The government justified the unpopular decision by arguing that the process was necessary to right the wrongs of the haphazard development sprawl in the 1980s.
According to Commission sources, the College of Commissioners decided to close its legal procedures against the island after sifting through hundreds of documents sent by the government justifying the extension.
The Commission had decided to start infringement procedures against Malta in 2007 following complaints by Alternattiva Demokratika and a number of individual citizens. They argued that the planning rationalisation process approved by Parliament in 2006 breached EU law because it was not subject to an environmental study known as Strategic Environment Assessment (SEA).
An EU directive specifies that projects which could have substantial environmental effects should be subject to an impact assessment before adopted. The government argued that this was not necessary as the rationalisation exercise was the continuation of a process that had started before the SEA directive became effective in Malta.
To back up its claims, it sent to Brussels stacks of reports and studies going back to what it said was the start of the process in 1992.
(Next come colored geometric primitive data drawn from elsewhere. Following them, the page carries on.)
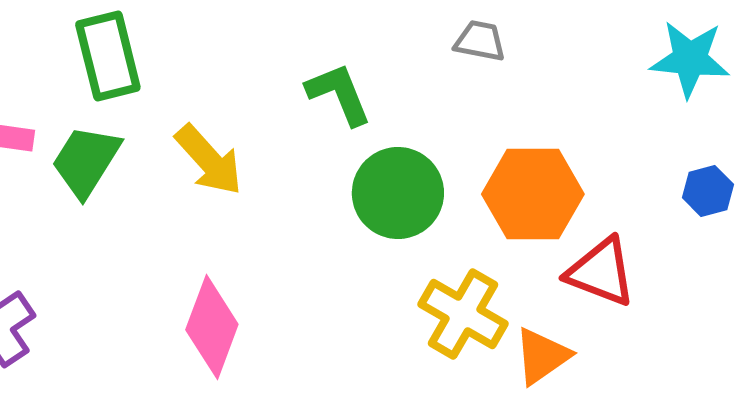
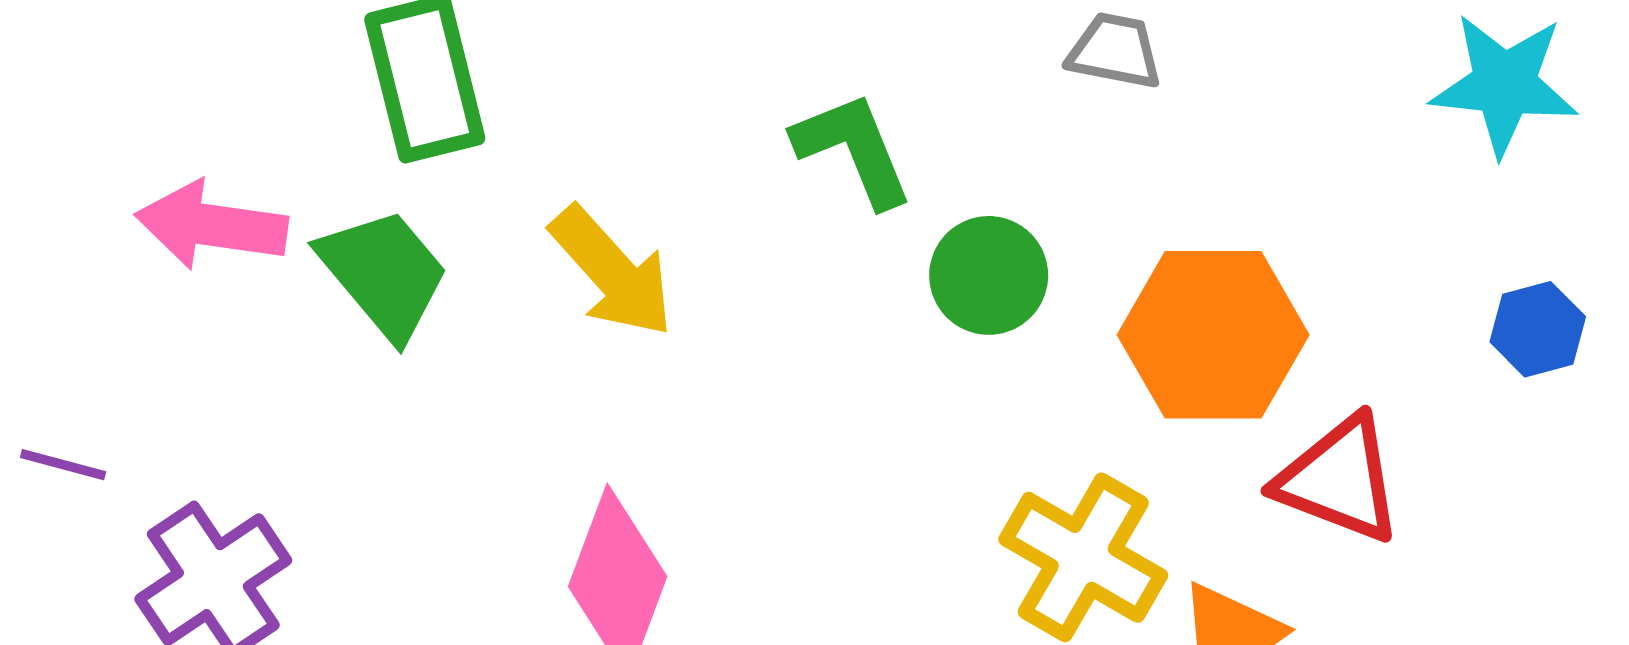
green trapezoid: (86, 161) -> (384, 274), turned 108
green circle: (398, 193) -> (989, 275), moved, size x0.7

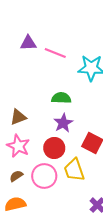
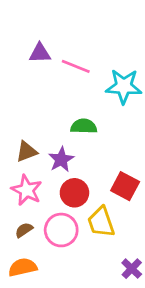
purple star: (63, 123) -> (61, 160), moved

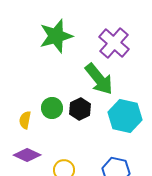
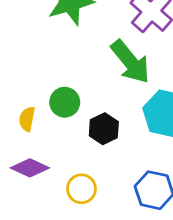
black hexagon: (80, 109) -> (104, 129), moved

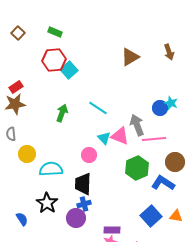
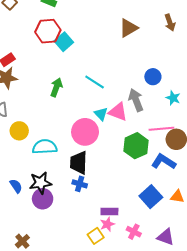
cyan star: (171, 103) -> (173, 98), moved
blue circle: (160, 108) -> (153, 77), moved
pink line: (154, 139) -> (161, 129), moved
pink circle: (89, 155) -> (85, 132), size x1.6
black star: (47, 203) -> (40, 183), turned 30
blue cross: (84, 204) -> (80, 184), turned 32
purple circle: (76, 218) -> (43, 199), moved
blue semicircle: (22, 219) -> (16, 186), moved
On the other hand, a five-page dossier presented to the EU Executive by Alternattiva Demokratika argued that the zones extension exercise should have been subject to the EU directive because of its impact on transport, water use and limited open spaces in Malta.
Before being taken up by Brussels, the issue had already been tackled by the Maltese courts.
In February 2007, a court dismissed an application filed by AD to stop Mepa from issuing development permits in the areas included in the new development zone. The court had found that the extension process had taken place on the basis of provisions in the Planning Development Act.
It also ruled that the SEA directive did not apply to this exercise as "the preparatory work for the changes of the development zones had commenced before July 2004", the period when the directive was transposed into Maltese law.